What to produce —
Lines from the one with "中学生・高校生向け留学 (22)" to the end of the material, both included: print them exactly and print nothing else. Omit the pictures.

▬▬▬

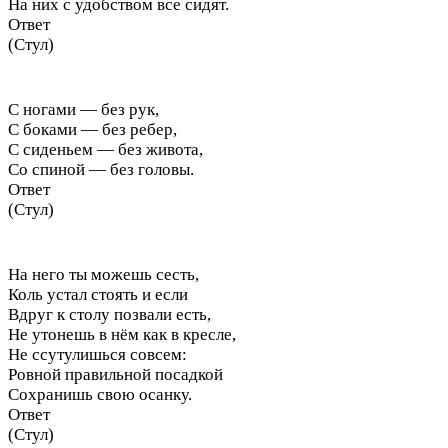
На них с удобством все сидят.
Ответ
(Стул)
С ногами — без рук,
С боками — без ребер,
С сиденьем — без живота,
Со спиной — без головы.
Ответ
(Стул)
На него ты можешь сесть,
Коль устал стоять и если
Вдруг к столу позвали есть,
Не утонешь в нём как в кресле,
Не ссутулишься совсем:
Ровной правильной посадкой
Сохранишь свою осанку.
Ответ
(Стул)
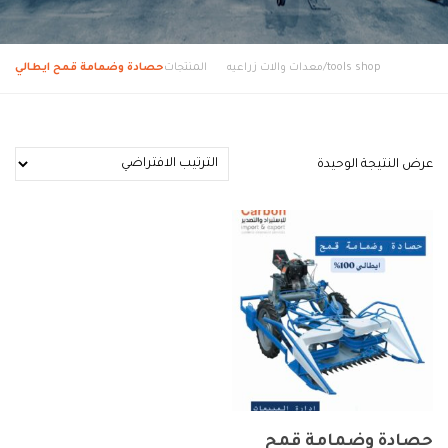
tools shop/معدات والات زراعيه
المنتجات
حصادة وضمامة قمح ايطالي
عرض النتيجة الوحيدة
حصادة وضمامة قمح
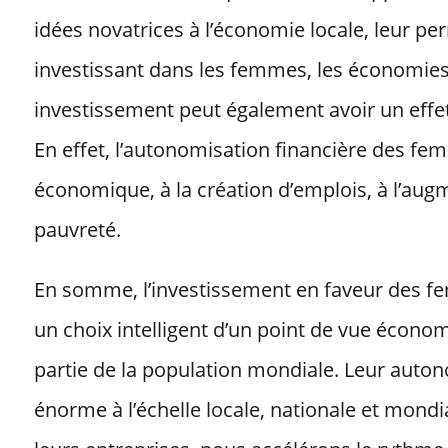
idées novatrices à l’économie locale, leur p
investissant dans les femmes, les économies
investissement peut également avoir un effe
En effet, l’autonomisation financière des fe
économique, à la création d’emplois, à l’augm
pauvreté.
En somme, l’investissement en faveur des fe
un choix intelligent d’un point de vue écon
partie de la population mondiale. Leur auton
énorme à l’échelle locale, nationale et mondi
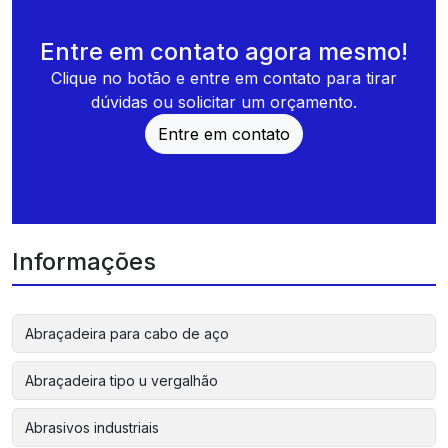
Entre em contato agora mesmo!
Clique no botão e entre em contato para tirar
dúvidas ou solicitar um orçamento.
Entre em contato
Informações
Abraçadeira para cabo de aço
Abraçadeira tipo u vergalhão
Abrasivos industriais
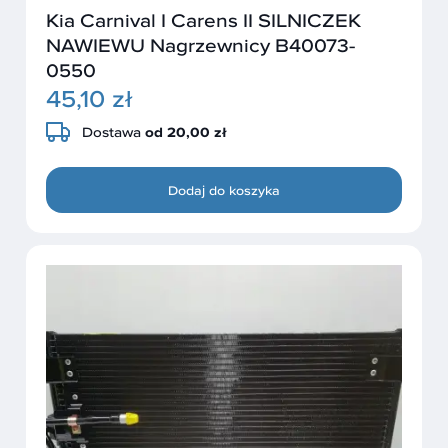
Kia Carnival I Carens II SILNICZEK
NAWIEWU Nagrzewnicy B40073-
0550
45,10 zł
Dostawa
od 20,00 zł
Dodaj do koszyka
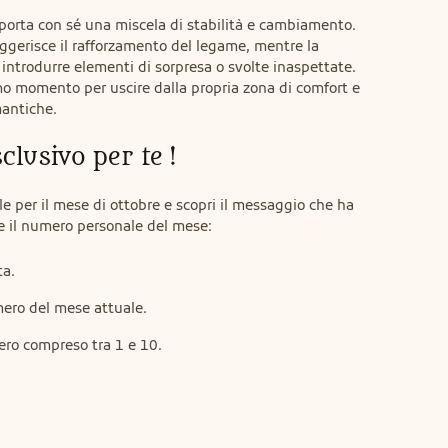
 porta con sé una miscela di stabilità e cambiamento. 
ggerisce il rafforzamento del legame, mentre la 
ntrodurre elementi di sorpresa o svolte inaspettate. 
mo momento per uscire dalla propria zona di comfort e 
mantiche.
lusivo per te !
e per il mese di ottobre e scopri il messaggio che ha 
re il numero personale del mese:
ta.
ero del mese attuale.
mero compreso tra 1 e 10.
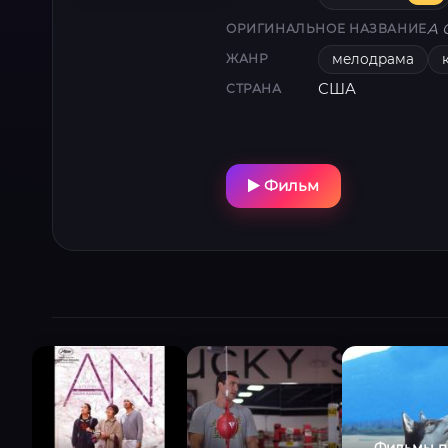
A 
ОРИГИНАЛЬНОЕ НАЗВАНИЕ
мелодрама
ЖАНР
США
СТРАНА
Фильм
Фильмы п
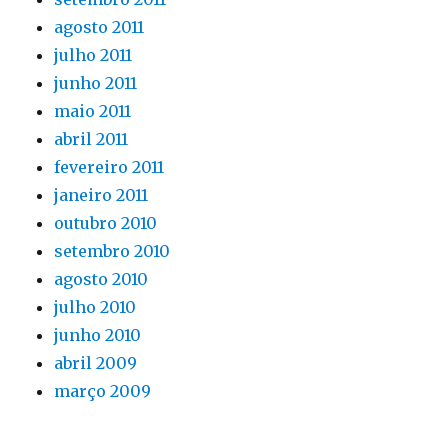
agosto 2011
julho 2011
junho 2011
maio 2011
abril 2011
fevereiro 2011
janeiro 2011
outubro 2010
setembro 2010
agosto 2010
julho 2010
junho 2010
abril 2009
março 2009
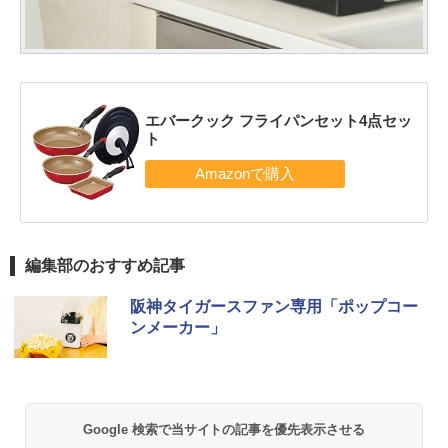
エバークック フライパンセット4点セッ
ト
編集部のおすすめ記事
阪神タイガースファン専用「ポップコー
ンメーカー」
Google 検索で当サイトの記事を優先表示させる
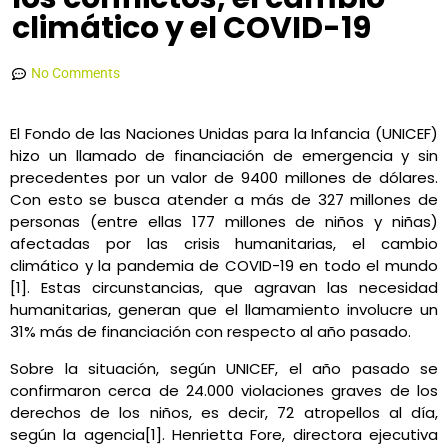
climático y el COVID-19
Conexión Ambiental
diciembre 9, 2021
12:44 pm
No Comments
El Fondo de las Naciones Unidas para la Infancia (UNICEF)
hizo un llamado de financiación de emergencia y sin
precedentes por un valor de 9400 millones de dólares.
Con esto se busca atender a más de 327 millones de
personas (entre ellas 177 millones de niños y niñas)
afectadas por las crisis humanitarias, el cambio
climático y la pandemia de COVID-19 en todo el mundo
[1]. Estas circunstancias, que agravan las necesidad
humanitarias, generan que el llamamiento involucre un
31% más de financiación con respecto al año pasado.
Sobre la situación, según UNICEF, el año pasado se
confirmaron cerca de 24.000 violaciones graves de los
derechos de los niños, es decir, 72 atropellos al día,
según la agencia[1]. Henrietta Fore, directora ejecutiva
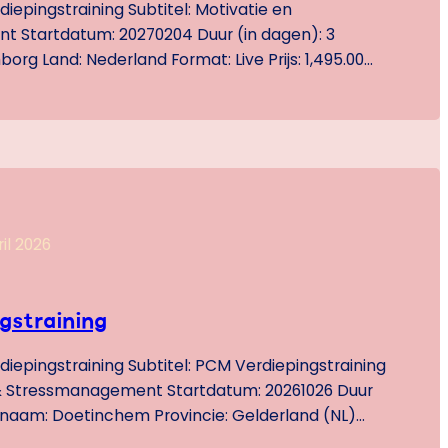
iepingstraining Subtitel: Motivatie en
 Startdatum: 20270204 Duur (in dagen): 3
rg Land: Nederland Format: Live Prijs: 1,495.00
aining ben je in staat om PCM in elke situatie te
 ervaren hoe je communiceert. Je hebt geleerd
tiveren. Je hebt een inkijkje gekregen hoe…
il 2026
gstraining
iepingstraining Subtitel: PCM Verdiepingstraining
 & Stressmanagement Startdatum: 20261026 Duur
tsnaam: Doetinchem Provincie: Gelderland (NL)
: Nederlands Format: Live Prijs: 925.00 Inhoud:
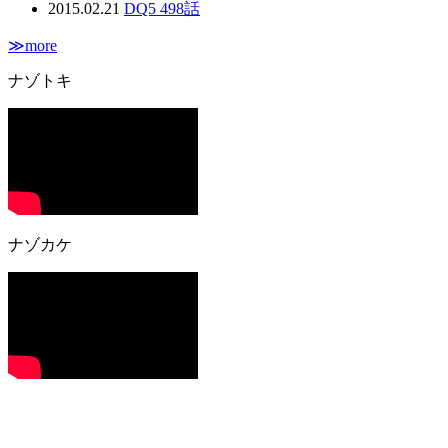
2015.02.21
DQ5 498話
≫more
ナゾトキ
ナゾカケ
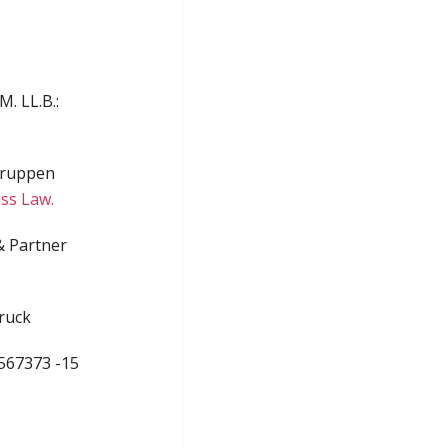
M. LL.B.:
gruppen
ss Law.
& Partner
bruck
-567373 -15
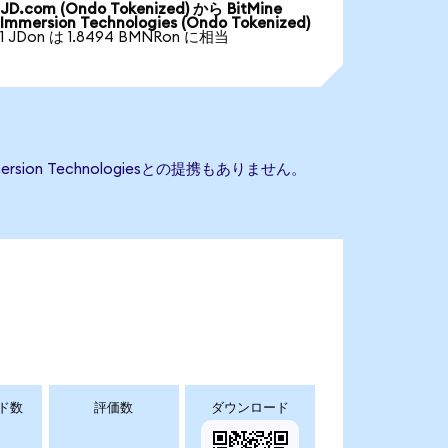
JD.com (Ondo Tokenized) から BitMine
Immersion Technologies (Ondo Tokenized)
1 JDon は 1.8494 BMNRon に相当
rsion Technologiesとの提携もありません。
ド数
評価数
ダウンロード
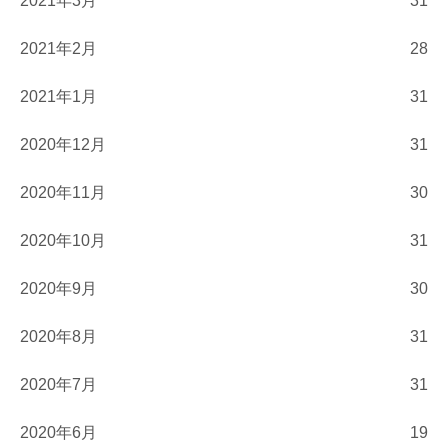
2021年3月
31
2021年2月
28
2021年1月
31
2020年12月
31
2020年11月
30
2020年10月
31
2020年9月
30
2020年8月
31
2020年7月
31
2020年6月
19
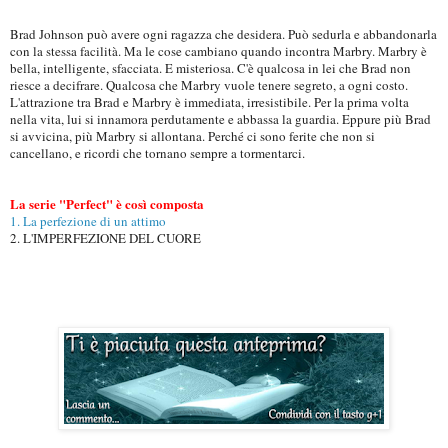
Brad Johnson può avere ogni ragazza che desidera. Può sedurla e abbandonarla
con la stessa facilità. Ma le cose cambiano quando incontra Marbry. Marbry è
bella, intelligente, sfacciata. E misteriosa. C'è qualcosa in lei che Brad non
riesce a decifrare. Qualcosa che Marbry vuole tenere segreto, a ogni costo.
L'attrazione tra Brad e Marbry è immediata, irresistibile. Per la prima volta
nella vita, lui si innamora perdutamente e abbassa la guardia. Eppure più Brad
si avvicina, più Marbry si allontana. Perché ci sono ferite che non si
cancellano, e ricordi che tornano sempre a tormentarci.
La serie "Perfect" è così composta
1. La perfezione di un attimo
2. L'IMPERFEZIONE DEL CUORE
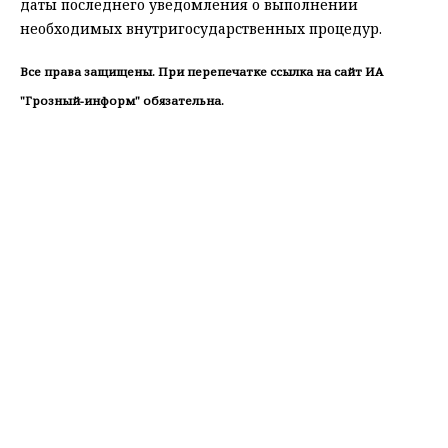
даты последнего уведомления о выполнении
необходимых внутригосударственных процедур.
Все права защищены. При перепечатке ссылка на сайт ИА
"Грозный-информ" обязательна.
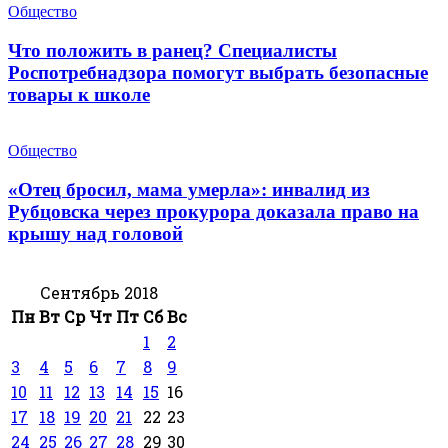
Общество
Что положить в ранец? Специалисты
Роспотребнадзора помогут выбрать безопасные
товары к школе
Общество
«Отец бросил, мама умерла»: инвалид из
Рубцовска через прокурора доказала право на
крышу над головой
Сентябрь 2018
Пн
Вт
Ср
Чт
Пт
Сб
Вс
1
2
3
4
5
6
7
8
9
10
11
12
13
14
15
16
17
18
19
20
21
22
23
24
25
26
27
28
29
30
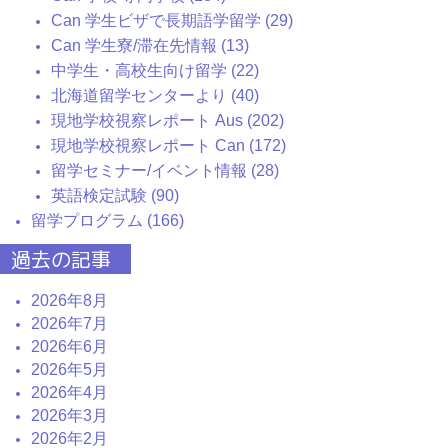
Can 学生ビザで長期語学留学 (29)
Can 学生寮/滞在先情報 (13)
中学生・高校生向け留学 (22)
北海道留学センターより (40)
現地学校視察レポート Aus (202)
現地学校視察レポート Can (172)
留学セミナー/イベント情報 (28)
英語検定試験 (90)
留学プログラム (166)
過去の記事
2026年8月
2026年7月
2026年6月
2026年5月
2026年4月
2026年3月
2026年2月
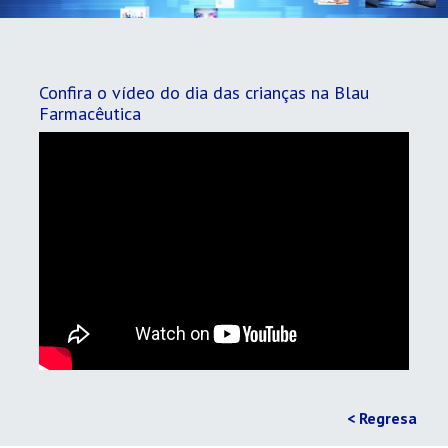
Confira o vídeo do dia das crianças na Blau
Farmacêutica
< Regresa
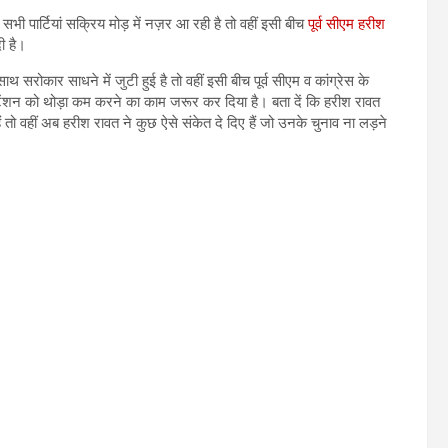
भी पार्टियां सक्रिय मोड़ में नज़र आ रही है तो वहीं इसी बीच
पूर्व सीएम हरीश
ी है।
ाथ सरोकार साधने में जुटी हुई है तो वहीं इसी बीच पूर्व सीएम व कांग्रेस के
ी टेंशन को थोड़ा कम करने का काम जरूर कर दिया है। बता दें कि हरीश रावत
तो वहीं अब हरीश रावत ने कुछ ऐसे संकेत दे दिए हैं जो उनके चुनाव ना लड़ने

▬▬▬

Finished task —
中学生・高校生向け留学 (22)
北海道留学センターより (40)
現地学校視察レポート Aus (202)
現地学校視察レポート Can (172)
留学セミナー/イベント情報 (28)
英語検定試験 (90)
留学プログラム (166)
過去の記事
2026年8月
2026年7月
2026年6月
2026年5月
2026年4月
2026年3月
2026年2月
Confira o vídeo do dia das crianças na Blau
Farmacêutica
< Regresa
भी पार्टियां सक्रिय मोड़ में नज़र आ रही है तो वहीं इसी बीच
पूर्व सीएम हरीश
ी है।
ाथ सरोकार साधने में जुटी हुई है तो वहीं इसी बीच पूर्व सीएम व कांग्रेस के
ी टेंशन को थोड़ा कम करने का काम जरूर कर दिया है। बता दें कि हरीश रावत
तो वहीं अब हरीश रावत ने कुछ ऐसे संकेत दे दिए हैं जो उनके चुनाव ना लड़ने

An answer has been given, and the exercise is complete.